The problem
Gather every line from the entries below that includes "надію".

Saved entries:
━━━━━━━━━━
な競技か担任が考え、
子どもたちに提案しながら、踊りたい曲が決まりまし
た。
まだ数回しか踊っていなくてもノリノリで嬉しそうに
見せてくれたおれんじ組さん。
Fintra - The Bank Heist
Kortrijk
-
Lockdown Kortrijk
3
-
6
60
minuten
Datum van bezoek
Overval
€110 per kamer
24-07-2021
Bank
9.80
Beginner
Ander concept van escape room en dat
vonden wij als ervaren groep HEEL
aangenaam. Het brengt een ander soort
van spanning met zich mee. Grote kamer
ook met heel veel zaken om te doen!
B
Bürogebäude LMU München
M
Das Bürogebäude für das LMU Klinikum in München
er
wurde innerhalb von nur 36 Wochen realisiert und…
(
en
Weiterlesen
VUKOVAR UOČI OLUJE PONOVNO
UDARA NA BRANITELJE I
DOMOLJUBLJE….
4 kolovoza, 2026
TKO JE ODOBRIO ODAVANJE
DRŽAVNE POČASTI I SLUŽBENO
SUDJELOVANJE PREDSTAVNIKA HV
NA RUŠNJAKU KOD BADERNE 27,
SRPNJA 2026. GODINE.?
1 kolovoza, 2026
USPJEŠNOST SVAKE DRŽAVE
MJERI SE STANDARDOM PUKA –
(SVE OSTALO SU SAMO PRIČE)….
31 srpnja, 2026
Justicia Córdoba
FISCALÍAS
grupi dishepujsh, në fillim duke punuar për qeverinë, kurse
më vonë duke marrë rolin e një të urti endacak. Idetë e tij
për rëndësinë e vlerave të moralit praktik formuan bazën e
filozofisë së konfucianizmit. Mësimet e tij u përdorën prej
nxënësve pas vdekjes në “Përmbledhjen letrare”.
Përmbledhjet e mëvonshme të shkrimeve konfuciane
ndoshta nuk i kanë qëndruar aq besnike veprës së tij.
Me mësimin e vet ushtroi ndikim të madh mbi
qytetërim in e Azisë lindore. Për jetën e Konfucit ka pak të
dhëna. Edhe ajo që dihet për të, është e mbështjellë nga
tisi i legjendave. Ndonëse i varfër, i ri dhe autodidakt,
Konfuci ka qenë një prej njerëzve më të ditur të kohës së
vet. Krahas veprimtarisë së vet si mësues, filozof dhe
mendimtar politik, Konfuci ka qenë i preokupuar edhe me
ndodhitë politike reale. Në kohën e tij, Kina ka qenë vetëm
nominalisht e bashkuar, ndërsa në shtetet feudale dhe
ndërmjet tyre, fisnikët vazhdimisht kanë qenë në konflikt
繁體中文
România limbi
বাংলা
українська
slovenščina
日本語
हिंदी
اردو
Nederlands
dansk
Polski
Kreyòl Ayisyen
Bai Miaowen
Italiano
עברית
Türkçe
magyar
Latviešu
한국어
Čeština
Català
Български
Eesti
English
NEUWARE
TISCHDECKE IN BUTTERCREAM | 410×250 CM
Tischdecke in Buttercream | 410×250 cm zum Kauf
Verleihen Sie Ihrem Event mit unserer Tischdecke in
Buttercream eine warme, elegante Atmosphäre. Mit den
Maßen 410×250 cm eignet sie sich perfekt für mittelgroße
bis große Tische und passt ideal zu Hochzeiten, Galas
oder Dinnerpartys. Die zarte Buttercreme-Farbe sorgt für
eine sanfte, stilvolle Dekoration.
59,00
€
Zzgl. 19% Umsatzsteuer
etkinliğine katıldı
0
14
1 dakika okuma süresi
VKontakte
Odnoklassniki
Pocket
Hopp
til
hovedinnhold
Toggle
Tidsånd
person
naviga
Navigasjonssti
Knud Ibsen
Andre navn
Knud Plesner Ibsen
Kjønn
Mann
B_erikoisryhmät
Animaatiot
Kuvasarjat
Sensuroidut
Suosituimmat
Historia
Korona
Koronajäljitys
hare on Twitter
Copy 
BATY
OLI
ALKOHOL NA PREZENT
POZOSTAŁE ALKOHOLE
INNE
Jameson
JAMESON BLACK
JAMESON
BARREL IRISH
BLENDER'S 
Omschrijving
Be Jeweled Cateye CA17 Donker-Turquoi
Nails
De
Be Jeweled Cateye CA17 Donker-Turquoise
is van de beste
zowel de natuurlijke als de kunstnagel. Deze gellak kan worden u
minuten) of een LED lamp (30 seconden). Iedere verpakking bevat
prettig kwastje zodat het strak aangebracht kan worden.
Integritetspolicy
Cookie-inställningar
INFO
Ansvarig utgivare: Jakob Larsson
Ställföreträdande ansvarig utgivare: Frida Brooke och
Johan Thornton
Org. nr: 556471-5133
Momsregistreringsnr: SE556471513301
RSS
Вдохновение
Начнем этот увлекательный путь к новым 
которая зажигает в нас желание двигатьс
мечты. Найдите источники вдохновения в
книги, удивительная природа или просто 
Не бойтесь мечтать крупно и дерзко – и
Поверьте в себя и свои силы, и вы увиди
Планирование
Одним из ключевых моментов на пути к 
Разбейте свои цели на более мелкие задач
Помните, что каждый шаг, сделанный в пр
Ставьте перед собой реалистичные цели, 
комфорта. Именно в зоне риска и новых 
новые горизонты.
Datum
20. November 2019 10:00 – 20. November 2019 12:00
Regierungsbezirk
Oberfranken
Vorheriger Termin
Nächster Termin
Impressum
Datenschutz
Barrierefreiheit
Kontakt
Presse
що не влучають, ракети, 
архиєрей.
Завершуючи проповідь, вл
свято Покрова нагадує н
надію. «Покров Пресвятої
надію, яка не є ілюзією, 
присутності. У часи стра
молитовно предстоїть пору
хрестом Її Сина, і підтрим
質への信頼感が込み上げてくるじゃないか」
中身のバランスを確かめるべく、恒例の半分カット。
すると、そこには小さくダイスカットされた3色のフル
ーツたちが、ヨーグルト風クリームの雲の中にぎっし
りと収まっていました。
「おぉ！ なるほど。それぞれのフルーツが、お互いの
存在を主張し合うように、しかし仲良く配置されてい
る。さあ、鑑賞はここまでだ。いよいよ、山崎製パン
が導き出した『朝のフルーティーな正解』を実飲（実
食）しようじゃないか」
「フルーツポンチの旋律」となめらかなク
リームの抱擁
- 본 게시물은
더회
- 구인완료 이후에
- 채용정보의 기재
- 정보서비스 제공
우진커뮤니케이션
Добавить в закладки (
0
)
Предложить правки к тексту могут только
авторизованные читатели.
━━━━━━━━━━
Result of this exercise
надію. «Покров Пресвятої
надію, яка не є ілюзією, 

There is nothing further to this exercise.